Reinhard Meys Abgesang kam zu früh

Wie jedes Jahr im Mai entdecken die Medien eine Invasion der Maikäfer. Rostocker Zoologe warnt: Was heute in den Medien als „Plage“ aufbereitet wird, galt vor 100 Jahren noch als „normal“. Doch in den 50er-Jahren kam das DDT

BERLIN taz ■ „Karlsruhe von Maikäferplage bedroht“; „Maikäferinvasion in Rheinsberg“. Es ist wie jedes Jahr im Mai: Die Ortsnamen sind austauschbar, die Bedrohung ist dieselbe. „Das ist natürlich Unsinn“, sagt Ragna Kinzbach, Zoologe der Uni Rostock. „Die letzte Plage gab es in den 50er-Jahren“, sagt der Professor. Damals hätten in seiner Heimatstadt nachts unter den Laternen meterhoch tote Käfer gelegen, die dann „an die Hühner verfüttert wurden“. Mit grotesken Randerscheinung: Derart gemästet, legten sie Eier ohne Schalen.

Immer schon wehrte sich die Menschheit gegen die „Plage“. Früher wurden Maikäfer von den Bischhöfen exkommuniziert. Dank ihres Eiweißreichtums wanderten sie aber auch in Suppentöpfe oder wurden kandiert als Nachtisch serviert – bis in die 50er-Jahre hinein. Dann aber änderte sich das: Die Länder Mitteleuropas beschlossen, den Maikäfer auszurotten – ein für alle Mal. „Damals sprühten Flugzeuge tonnenweise den Insektenvernichter DDT über die Flur“, erinnert sich Kinzlech. DDT – fachchemisch Dichlordiphenyltriclorethan – ist praktisch die Inkarnation des Umweltteufels: krebserregend, nerven-, fortpflanzungs- , immunsschädigend, obendrein schwer abbaubar – heutzutage natürlich verboten. Man hat DDT sogar in der Antarktis nachgewiesen – obwohl dort nie jemand „Pflanzenschutzmittel“ sprühte.

Die Anti-Maikäfer-Kampagne war ein voller „Erfolg“. Nicht nur die Käfer verschwanden vom Erdboden, sondern etwa auch Hirschkäfer oder Falter (Trauermantel, Schillerfalter).

„Erst Reinhard Meys Lied ‚Es gibt keine Maikäfer mehr‘ brachte ein Nachdenken“, sagt Kinzbach. Und so etwas wie Freude, als Ende der 80er stellenweise wieder kleine, wenn auch kranke Populationen auftauchten.

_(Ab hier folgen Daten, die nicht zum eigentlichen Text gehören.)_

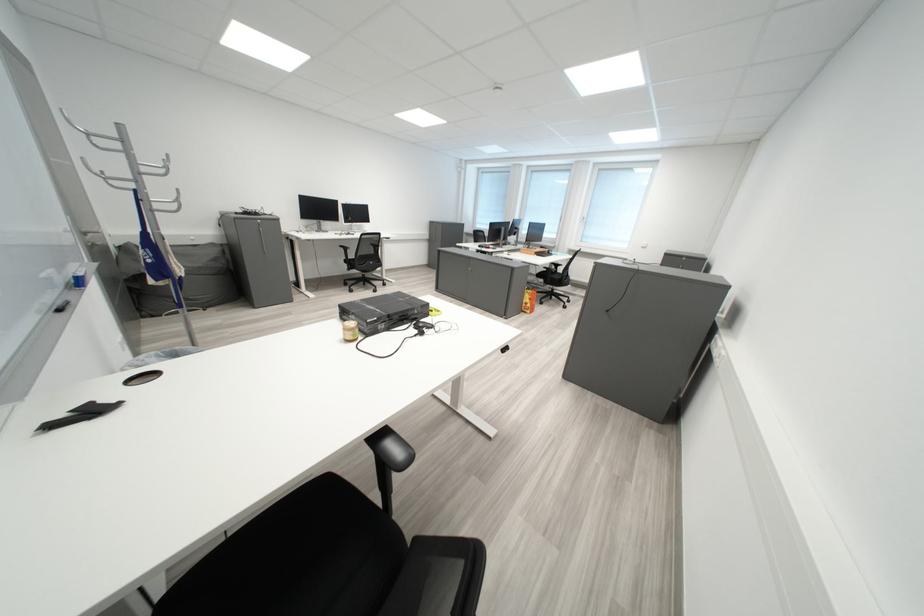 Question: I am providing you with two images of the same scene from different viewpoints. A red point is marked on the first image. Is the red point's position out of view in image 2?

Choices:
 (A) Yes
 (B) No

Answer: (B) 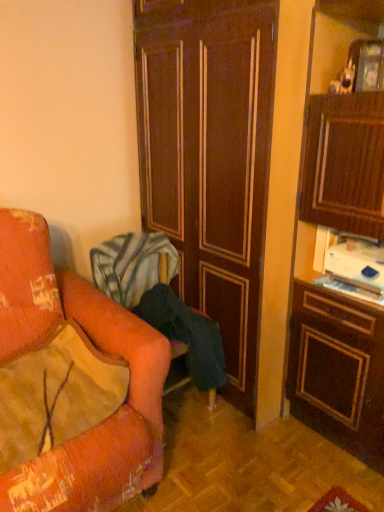 Question: Would you say dark wood door at center contains velvet orange pillow at left?

Choices:
 (A) no
 (B) yes

Answer: (A)

Question: Is dark wood door at center in contact with velvet orange pillow at left?

Choices:
 (A) no
 (B) yes

Answer: (A)

Question: Does dark wood door at center have a greater height compared to velvet orange pillow at left?

Choices:
 (A) yes
 (B) no

Answer: (A)

Question: Is dark wood door at center facing towards velvet orange pillow at left?

Choices:
 (A) yes
 (B) no

Answer: (A)

Question: Can you confirm if dark wood door at center is shorter than velvet orange pillow at left?

Choices:
 (A) no
 (B) yes

Answer: (A)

Dabei ist der Käfer, der nach sechs Wochen stirbt, gar nicht das Problem, sondern die Larve, Engerling genannt. Diese vertilgt entweder drei (Feldmaikäfer) oder vier Jahre lang (Waldmaikäfer) sämtliche Pflanzenwurzeln unter der Erde. Der Käfer selbst frisst liebend gern Jungblätter. Aber Bäume – selbst kahl gefressen – überstehen das: Sie treiben wieder aus. Kinzbach sagt: „Es gibt sicherlich heute wieder Flecken von einem gewissen Befall.“ Dieser sei aber in etwa so wie die Population in „normalen Jahren – vor der DDT-Attacke“.